The Centaur Queen (The Dark Queens #7)(24)
I wanted us to part as friends when it was all said and done. Ignoring the pang of disappointment, I squared my shoulders and looked up at him. But he surprised me by speaking first.
“Thank you for earlier.”
I frowned.
“When we ran. You did not need to do it.”
Fluttering a wrist, I shrugged and shook my head. “It was nothing. Not like what you did tonight. I would rather die before admitting this to anyone else, but that hike almost killed me.”
He laughed softly. “I’ll never tell, álogo.”
A warm glow flowed through me. I did not know what to say, so I said nothing at all. He nodded, as though he understood, and I thought perhaps he did.
Chapter 7
Petra
Ty and I didn’t speak about what we’d said during the night, but something had changed between us. I felt it. Currents of tension now flowed where none had before.
We had run for several hours straight, stopping only when forced to, both of us focused on getting to our destination. At each stop, Ty would pull out a leather-bound journal, documenting the changes to the landscape we encountered along the way.
But the farther we moved from Kingdom proper toward the gateway between the worlds, the more constant things seemed. The biggest changes had occurred at the stone dwarf mountains. Beyond that, the terrain seemed to be returning to normal. The sky was even more blue.
We now ran through verdant and grassy plains bursting with wildflowers and full of forested ranges off in the distance. Tymanon had returned to centaur form and was several steps ahead of me, keeping a grueling pace, not resting as she had the day prior. Though keeping to a run, I was able to maintain, if only just.
I sensed her thoughts were in turmoil and chaos, and I wanted to give her the distance she so obviously craved. But I missed her too, her easy smiles, the lighthearted way in which she teased me.
She was dreadful at it, the teasing, but that was part of her charm too. There was nothing coy or flirtatious about Tymanon. She was blunt and far too observant, and yet when she tried clumsily to step outside of her comfort zone for me, rather than being strange, I found it to be endearingly quirky.
When she was with me, I forgot about the heartache, even if only for a while. But when my thoughts were my own, I remembered Myra, remembered my rebellious, beautiful sister who’d refused to heed my warnings when it came to matters of the heart.
I’d told her not to fall in love, ever. Told her to only chase after nymphs. There were male nymphs who’d have pleasured her until she screamed from it and would have been glad to do it.
But she’d been flawed right from birth, and a part of me had been ashamed of her for it. Satyrs were never to feel the sting of love. Lust, yes, but never love. It was a weakness, and my kind was intelligent enough to stay far away from it.
So when she’d fallen in love with an ogre half-breed, of all the bloody things, I’d known our village would not stand for it. She’d been shunned, and I’d watched her go in silence. I was heartbroken because I did love her, but I was also relieved.
That was the part that haunted me most—the absolute and total relief that no longer would I need to see the scorn and ridicule in the eyes of the others. No longer would I be forced to defend her honor, spouting nonsense I did not believe—that it was merely a passing fancy, that eventually she’d learn, that she was young and headstrong and silly, but that someday she’d fall in line like the rest of us.
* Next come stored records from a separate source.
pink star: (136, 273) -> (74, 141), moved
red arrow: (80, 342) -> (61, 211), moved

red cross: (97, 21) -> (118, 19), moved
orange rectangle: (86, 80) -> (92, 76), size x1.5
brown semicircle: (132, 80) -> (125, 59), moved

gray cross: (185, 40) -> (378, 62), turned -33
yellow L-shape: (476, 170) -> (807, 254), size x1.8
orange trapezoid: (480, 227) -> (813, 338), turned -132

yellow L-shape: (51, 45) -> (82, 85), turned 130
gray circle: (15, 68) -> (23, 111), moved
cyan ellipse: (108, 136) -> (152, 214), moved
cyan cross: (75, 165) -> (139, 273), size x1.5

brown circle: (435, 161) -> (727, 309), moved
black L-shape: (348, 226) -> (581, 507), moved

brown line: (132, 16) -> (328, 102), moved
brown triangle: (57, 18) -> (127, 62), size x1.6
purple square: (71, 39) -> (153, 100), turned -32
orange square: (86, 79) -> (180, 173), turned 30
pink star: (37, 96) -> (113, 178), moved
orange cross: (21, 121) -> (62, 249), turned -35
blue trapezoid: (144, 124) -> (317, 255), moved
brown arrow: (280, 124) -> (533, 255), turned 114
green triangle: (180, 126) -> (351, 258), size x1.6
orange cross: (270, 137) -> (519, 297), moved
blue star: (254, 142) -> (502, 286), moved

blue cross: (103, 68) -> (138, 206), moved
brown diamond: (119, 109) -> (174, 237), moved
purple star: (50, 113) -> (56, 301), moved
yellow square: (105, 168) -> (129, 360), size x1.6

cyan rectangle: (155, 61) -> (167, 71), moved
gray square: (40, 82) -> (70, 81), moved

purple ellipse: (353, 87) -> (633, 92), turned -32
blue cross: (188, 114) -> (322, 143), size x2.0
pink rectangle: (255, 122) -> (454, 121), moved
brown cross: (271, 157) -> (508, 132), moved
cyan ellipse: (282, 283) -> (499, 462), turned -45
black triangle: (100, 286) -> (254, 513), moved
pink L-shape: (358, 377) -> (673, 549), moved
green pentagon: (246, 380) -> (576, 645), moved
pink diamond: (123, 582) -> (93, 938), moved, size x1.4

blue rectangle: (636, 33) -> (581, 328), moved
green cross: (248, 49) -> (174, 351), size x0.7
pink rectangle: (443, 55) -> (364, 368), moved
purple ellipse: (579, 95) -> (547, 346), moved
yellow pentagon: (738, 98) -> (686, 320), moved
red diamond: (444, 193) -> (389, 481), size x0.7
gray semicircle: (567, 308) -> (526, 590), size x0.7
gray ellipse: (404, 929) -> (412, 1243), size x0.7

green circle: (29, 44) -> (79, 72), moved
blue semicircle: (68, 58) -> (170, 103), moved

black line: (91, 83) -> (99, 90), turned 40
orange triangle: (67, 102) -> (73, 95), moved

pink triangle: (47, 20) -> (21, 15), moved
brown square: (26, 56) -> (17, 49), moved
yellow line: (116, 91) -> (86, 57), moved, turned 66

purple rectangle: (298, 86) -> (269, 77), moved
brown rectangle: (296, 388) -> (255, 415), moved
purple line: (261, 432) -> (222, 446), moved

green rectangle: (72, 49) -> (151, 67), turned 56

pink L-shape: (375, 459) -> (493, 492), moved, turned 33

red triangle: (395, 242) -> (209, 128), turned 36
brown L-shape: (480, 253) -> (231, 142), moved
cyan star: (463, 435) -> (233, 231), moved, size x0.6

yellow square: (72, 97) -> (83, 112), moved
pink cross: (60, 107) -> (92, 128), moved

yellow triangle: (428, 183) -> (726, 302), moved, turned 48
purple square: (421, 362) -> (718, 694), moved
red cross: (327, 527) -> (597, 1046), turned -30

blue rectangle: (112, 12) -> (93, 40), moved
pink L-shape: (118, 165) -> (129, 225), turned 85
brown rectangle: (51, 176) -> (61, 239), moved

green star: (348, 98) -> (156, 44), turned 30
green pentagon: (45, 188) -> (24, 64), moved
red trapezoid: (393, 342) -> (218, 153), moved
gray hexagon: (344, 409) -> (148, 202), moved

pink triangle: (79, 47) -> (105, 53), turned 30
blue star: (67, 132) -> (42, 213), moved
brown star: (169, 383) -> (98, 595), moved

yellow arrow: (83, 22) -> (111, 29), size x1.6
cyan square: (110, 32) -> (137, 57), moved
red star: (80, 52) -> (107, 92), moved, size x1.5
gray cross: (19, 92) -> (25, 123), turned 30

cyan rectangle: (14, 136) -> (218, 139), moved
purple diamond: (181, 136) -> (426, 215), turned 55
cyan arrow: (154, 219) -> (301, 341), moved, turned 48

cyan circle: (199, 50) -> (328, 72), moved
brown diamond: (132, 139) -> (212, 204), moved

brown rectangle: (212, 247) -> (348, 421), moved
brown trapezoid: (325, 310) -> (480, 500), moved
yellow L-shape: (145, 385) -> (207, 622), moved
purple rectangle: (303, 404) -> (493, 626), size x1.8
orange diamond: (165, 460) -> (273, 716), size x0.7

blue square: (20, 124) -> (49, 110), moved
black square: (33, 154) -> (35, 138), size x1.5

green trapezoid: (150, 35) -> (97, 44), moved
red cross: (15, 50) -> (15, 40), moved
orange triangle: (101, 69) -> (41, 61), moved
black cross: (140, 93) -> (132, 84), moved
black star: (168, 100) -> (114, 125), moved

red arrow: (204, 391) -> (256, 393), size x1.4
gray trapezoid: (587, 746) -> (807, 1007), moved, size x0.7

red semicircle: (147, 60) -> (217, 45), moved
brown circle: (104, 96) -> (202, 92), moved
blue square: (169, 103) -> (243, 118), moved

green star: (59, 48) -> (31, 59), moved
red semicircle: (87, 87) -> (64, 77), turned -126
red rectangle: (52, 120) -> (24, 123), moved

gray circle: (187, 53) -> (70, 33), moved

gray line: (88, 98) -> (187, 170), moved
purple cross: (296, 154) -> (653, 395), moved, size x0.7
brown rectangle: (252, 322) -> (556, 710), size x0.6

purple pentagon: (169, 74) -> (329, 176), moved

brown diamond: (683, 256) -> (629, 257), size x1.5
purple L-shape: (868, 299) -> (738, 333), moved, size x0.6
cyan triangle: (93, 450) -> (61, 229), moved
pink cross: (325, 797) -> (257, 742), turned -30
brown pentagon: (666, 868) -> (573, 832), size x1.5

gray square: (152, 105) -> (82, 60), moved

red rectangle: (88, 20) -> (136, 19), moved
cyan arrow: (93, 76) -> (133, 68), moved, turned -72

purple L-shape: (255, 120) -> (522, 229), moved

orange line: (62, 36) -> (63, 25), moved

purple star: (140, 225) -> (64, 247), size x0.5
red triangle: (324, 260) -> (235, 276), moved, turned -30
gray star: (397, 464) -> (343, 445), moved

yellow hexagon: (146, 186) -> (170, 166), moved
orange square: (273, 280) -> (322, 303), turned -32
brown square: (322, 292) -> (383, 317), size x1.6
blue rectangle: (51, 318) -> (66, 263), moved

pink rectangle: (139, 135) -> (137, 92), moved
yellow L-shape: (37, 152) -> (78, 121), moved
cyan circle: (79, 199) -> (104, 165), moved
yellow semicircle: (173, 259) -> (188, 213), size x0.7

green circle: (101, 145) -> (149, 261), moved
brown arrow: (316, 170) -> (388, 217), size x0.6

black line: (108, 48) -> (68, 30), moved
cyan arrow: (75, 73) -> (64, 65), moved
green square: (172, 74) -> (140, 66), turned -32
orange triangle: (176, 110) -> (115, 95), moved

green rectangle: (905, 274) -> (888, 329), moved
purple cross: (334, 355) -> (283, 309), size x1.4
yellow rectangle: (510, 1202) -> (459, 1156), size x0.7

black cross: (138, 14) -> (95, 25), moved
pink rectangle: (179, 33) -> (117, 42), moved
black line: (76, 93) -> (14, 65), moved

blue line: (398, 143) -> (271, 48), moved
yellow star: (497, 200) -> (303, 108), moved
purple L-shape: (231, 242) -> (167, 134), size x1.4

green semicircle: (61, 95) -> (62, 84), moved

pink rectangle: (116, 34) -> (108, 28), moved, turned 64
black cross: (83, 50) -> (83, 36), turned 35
Three years Myra had been gone, living with her chosen mate, sending me notes on the winds every so often to let me know she still lived.
Then came the day that changed everything for me. Acute misery, the kind that felt like a blade being plunged through my heart, stole my breath, covering me in a wash of cold sweat.
If only I’d said something to her. If only I’d told her how I really felt. If only I’d shown her just how much I truly did love her, she might never have gone to the Fates.
But I’d said nothing, like the coward I was.
“Petra.” Tymanon’s voice cut through my dark musings, bringing me up short and startling me when I realized she was no longer running, but grasping onto my elbow and staring down at me with a frown on her full, lovely lips.
I glanced around. “Why are we stopping? We’re close now.”
“Aye, that we are, gída, but the sun soon sets. We cannot meet the Fates today. We need to rest.”
I frowned, because she’d seemed so determined to finish this already.
“Rest?”
She licked her front teeth and pushed sweaty strands of hair out of her eyes. There were dark circles beneath them. She’d not slept well last night, and I did not like it.
Pursing her lips, she shrugged. “I’ve read of a village not too far from the gateway to the worlds. A... a centaur tribe.”
“Ah,” I said. But suddenly, I felt ill at ease.
A tribe, meaning many. I would be an outcast among them. It was one thing to spend my days with Tymanon. I rather enjoyed her company. I did not, however, enjoy centaurs as a whole.
On the heel of that thought came another, one more powerful than the last, one that actually got my hackles up and my pulse pounding. There would be males there. Why was Tymanon wanting to rest there? Why could we not sleep beneath the stars, just us two as we’d always done?
Gazing long into the distance as she spoke, she said, “The centaurs of these hills are most familiar with what we can expect to see when we arrive.”